S'il est trop tôt pour savoir si les discussions se poursuivront, et si elles aboutiront, cette hypothèse d'un rapprochement entre opérateurs est inédite depuis la tentative de rachat de Bouygues Telecom par Orange abandonnée en 2016.
- Une question de prix ? -
Un hypothétique rachat, qui prendrait des mois voire des années, devrait d'abord passer par un consensus sur le montant.
Avant le rejet de SFR mercredi matin, plusieurs analystes bancaires avaient souligné une offre relativement basse.
D'après une note de la banque UBS, le prix de rachat de 17 milliards d'euros, qui porterait selon ses concurrents la valeur totale d'Altice France à 21 milliards, est "juste en deçà" de la valorisation moyenne calculée sur le secteur.
"Il est probable qu’Altice France voudra relever cette offre; toutefois la marge de discussion est faible sans autre acheteur", a souligné de son côté Oddo BHF.
L'offre de mardi soir est venue mettre fin à des mois de spéculations accompagnant la restructuration financière d'Altice France.
Avec une dette tombée de plus de 24 milliards à 15,5 milliards d'euros début octobre, la maison mère de SFR s'est éloignée de la menace d'un mur de la dette.
Une opération qui l'a placée dans "une situation financière assainie, une situation opérationnelle et commerciale très largement améliorée" avec des "actifs uniques", vantait fin septembre son PDG Arthur Dreyfuss.
"Nous savons qu'il y a un certain nombre de marques d'intérêt pour certains actifs", avait-il aussi indiqué.
Les opérateurs concurrents s'étaient déjà déclarés favorables à une consolidation du marché, dans un secteur mature où les acteurs se livrent à une guerre des prix pour attirer des clients et rentabiliser de nombreux coûts fixes.
"La consolidation sur le marché français pourrait aboutir à un environnement plus équilibré au regard de la concurrence et des prix", a commenté la banque UBS.
- "Vigilance" sur les tarifs -
Les éventuelles discussions futures seront suivies de près en raison des impacts économiques et sociaux très concrets que pourrait avoir une telle consolidation.
Si Bouygues Telecom, Free et Orange ont assuré mardi soir vouloir "préserver un écosystème concurrentiel au bénéfice des consommateurs", le ministre de l'Economie Roland Lescure a assuré mercredi matin qu'il resterait attentif à ce sujet.
"Je vais être extrêmement vigilant sur cette opération, parce qu'aujourd'hui (...) en France, on a les prix des téléphones mobiles, des abonnements, parmi les moins chers d'Europe", a-t-il déclaré sur RTL.
Les salariés de l'opérateur, qui compte 8.000 employés dont 2.000 dans ses boutiques, ont quant à eux exprimé depuis plusieurs mois la crainte d'un "projet de démantèlement".

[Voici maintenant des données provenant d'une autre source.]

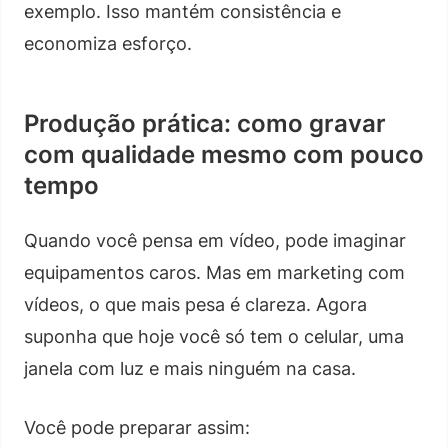
exemplo. Isso mantém consistência e
economiza esforço.
Produção prática: como gravar
com qualidade mesmo com pouco
tempo
Quando você pensa em vídeo, pode imaginar
equipamentos caros. Mas em marketing com
vídeos, o que mais pesa é clareza. Agora
suponha que hoje você só tem o celular, uma
janela com luz e mais ninguém na casa.
Você pode preparar assim:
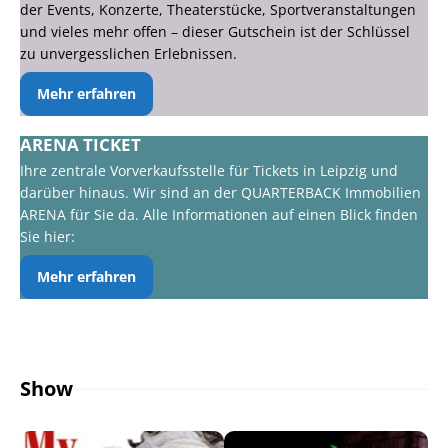
der Events, Konzerte, Theaterstücke, Sportveranstaltungen
und vieles mehr offen – dieser Gutschein ist der Schlüssel
zu unvergesslichen Erlebnissen.
Mehr erfahren
ARENA TICKET
Ihre zentrale Vorverkaufsstelle für Tickets in Leipzig und
darüber hinaus. Wir sind an der QUARTERBACK Immobilien
ARENA für Sie da. Alle Informationen auf einen Blick finden
Sie hier:
Mehr erfahren
Show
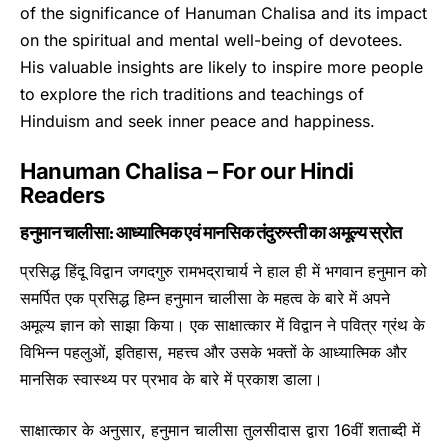
of the significance of Hanuman Chalisa and its impact
on the spiritual and mental well-being of devotees.
His valuable insights are likely to inspire more people
to explore the rich traditions and teachings of
Hinduism and seek inner peace and happiness.
Hanuman Chalisa – For our Hindi
Readers
हनुमान चालीसा: आध्यात्मिक एवं मानसिक तंदुरुस्ती का अमूल्य स्रोत
प्रसिद्ध हिंदू विद्वान जगदगुरु रामभद्राचार्य ने हाल ही में भगवान हनुमान को
समर्पित एक प्रसिद्ध हिम्न हनुमान चालीसा के महत्व के बारे में अपने
अमूल्य ज्ञान को साझा किया। एक साक्षात्कार में विद्वान ने पवित्र ग्रंथ के
विभिन्न पहलुओं, इतिहास, महत्त्व और उसके भक्तों के आध्यात्मिक और
मानसिक स्वास्थ्य पर प्रभाव के बारे में प्रकाश डाला।
साक्षात्कार के अनुसार, हनुमान चालीसा तुलसीदास द्वारा 16वीं शताब्दी में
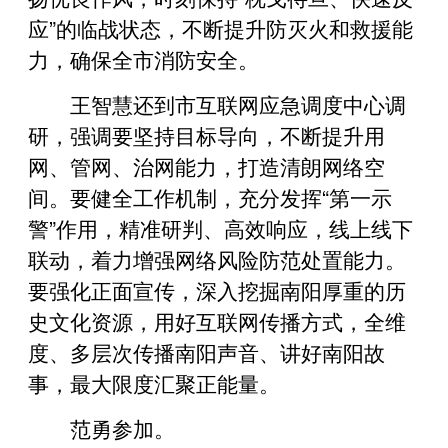
应”的临战状态，不断提升防灭火和救援能
力，确保全市消防安全。
王智慧还到市互联网应急调度中心调
研，强调要坚持目标导向，不断提升用
网、管网、治网能力，打造清朗网络空
间。要健全工作机制，充分发挥“第一示
警”作用，精准研判、高效响应，线上线下
联动，着力增强网络风险防范处置能力。
要强化正面宣传，深入挖掘南阳厚重的历
史文化资源，用好互联网传播方式，全维
度、多层次传播南阳声音、讲好南阳故
事，最大限度汇聚正能量。
范勇参加。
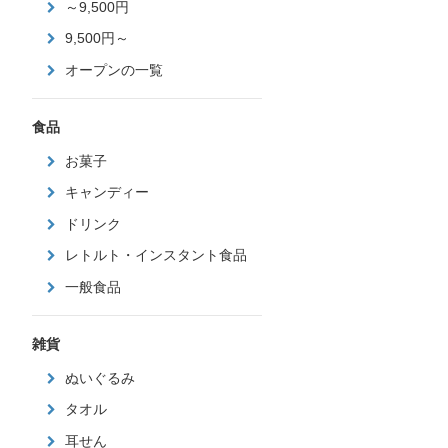
～9,500円
9,500円～
オープンの一覧
食品
お菓子
キャンディー
ドリンク
レトルト・インスタント食品
一般食品
雑貨
ぬいぐるみ
タオル
耳せん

"Cette opération de concentration, si elle se concrétise, pourrait entraîner la suppression de plusieurs milliers d'emplois directs et indirects", a dénoncé mercredi la CFDT dans un communiqué.
Avec la CGT, autre syndicat représentatif des salariés, et le CSE du groupe, la CFDT a fait appel de la validation par la justice du plan de sauvegarde accélérée d'Altice France. Une audience doit se tenir le 4 novembre.